The stripped down site, MillerAuditions.com, through Young and Rubicam (Y&R), Chicago, has no bells and whistles, but plenty of punch with audition tapes from animals who have human voices. The likes of Michael Enright, who’s a raccoon, and a penguin who only identifies himself as Stanley, expound on acting and then audition for voiceover work in a Miller Lite commercial.
As someone off camera asks questions of him, Enright explains that he is from Manchester, England, and demonstrates his ability to speak with different accents from Jamaican to Irish. After answering a few more questions, he reads his lines about the virtues of Miller Lite.
Stanley, the penguin, has been acting for about 30 years. In a calm voice, he fills the casting agent in on his beginnings and how he has made it as a working actor. He attributes it to tenacity and focus and then reads the lines, “Great tasting, less filling, Miller Lite,” “Miller, good call” and “Miller Lite, with more taste than Bud Light and half the carbs.” Viewers can rate the auditions on a scale of 1 (poorest) to 5 (best). Then they can forward the links to friends. At press time, Stanley was in the lead with a 4.3 average.

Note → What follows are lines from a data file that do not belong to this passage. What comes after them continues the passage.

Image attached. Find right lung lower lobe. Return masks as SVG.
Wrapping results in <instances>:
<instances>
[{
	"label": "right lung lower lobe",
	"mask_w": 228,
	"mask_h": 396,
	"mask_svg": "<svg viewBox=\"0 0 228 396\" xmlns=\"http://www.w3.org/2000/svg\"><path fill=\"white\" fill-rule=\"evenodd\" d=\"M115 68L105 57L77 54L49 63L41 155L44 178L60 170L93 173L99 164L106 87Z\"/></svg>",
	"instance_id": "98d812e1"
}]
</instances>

Spike Jonze of bicoastal/international MJZ directed the Web films– “Casting Call: Bear,” “Casting Call: Penguin,” “Casting Call: Turtle,” “Casting Call: Raccoon,” “Casting Call: Otter” and “Casting Call: Goose”–and six :30 spots. One of the commercials helped Jonze earn a DGA Award nomination as best commercial director of 2005. (The DGA winner was Jonze’s MJZ colleague Craig Gillespie.)

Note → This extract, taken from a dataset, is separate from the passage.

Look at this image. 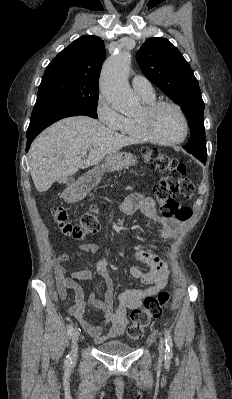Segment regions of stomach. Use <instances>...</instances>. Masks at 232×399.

“The volume of great interview material was simply too much to limit each character to a thirty-second spot,” Y&R senior producer Kim Mohan explained. “The animals needed to live and breathe in a longer format, so the Web was a perfect fit.”

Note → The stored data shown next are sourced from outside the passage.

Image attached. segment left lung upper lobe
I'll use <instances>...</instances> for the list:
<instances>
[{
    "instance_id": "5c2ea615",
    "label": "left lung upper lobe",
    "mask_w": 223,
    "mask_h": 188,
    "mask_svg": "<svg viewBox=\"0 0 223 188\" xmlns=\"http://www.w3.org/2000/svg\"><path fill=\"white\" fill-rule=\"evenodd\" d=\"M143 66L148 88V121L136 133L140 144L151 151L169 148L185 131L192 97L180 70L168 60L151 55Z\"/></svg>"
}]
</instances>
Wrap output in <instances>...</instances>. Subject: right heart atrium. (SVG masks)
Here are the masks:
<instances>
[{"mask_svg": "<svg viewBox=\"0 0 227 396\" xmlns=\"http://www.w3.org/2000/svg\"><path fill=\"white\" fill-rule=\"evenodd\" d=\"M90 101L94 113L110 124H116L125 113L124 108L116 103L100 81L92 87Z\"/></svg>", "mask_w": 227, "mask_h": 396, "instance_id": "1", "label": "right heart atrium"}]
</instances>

Noting that spokes-animals are not new, Mohan explained that the strategy behind this initiative is to challenge Budweiser on all fronts including taste, carbohydrate content and talking animals. “Miller is all about the beer, not just the notion of talking animals as a marketing gimmick,” she related.
Though they appear incredibly lifelike, the animals featured in the work are puppets. They were shot in high definition and animated by puppeteers and animatronic operators from Edge FX, Burbank, Calif., and Animated FX, Los Angeles. The two shops are responsible for the puppets, puppet operations and animatronics. The puppeteers and rigs were removed in post by staffers at Filmworkers Club, Chicago.
To find the voices for these animals, the agency held casting sessions with Justine Baddeley and Kim Davis-Wagner, whom Mohan explained do not usually conduct commercial casting sessions. At the time, the talent didn’t realize that their interviews would become the voices of the puppets. From there, Jonze chose the actors who exhibited the most character and charisma and matched them with the puppets he felt fitting.
On why Jonze was the right director for the work, Mohan explained, “Spike has an uncanny talent for developing characters with likeability and depth. We wanted the best and we got the best.”
Thus far, people are learning about the site through word-of-mouth and the viral nature of the Web films. “It’s sort of a grassroots effort, so seeding it properly to keep it feeling under the radar is key to its success.”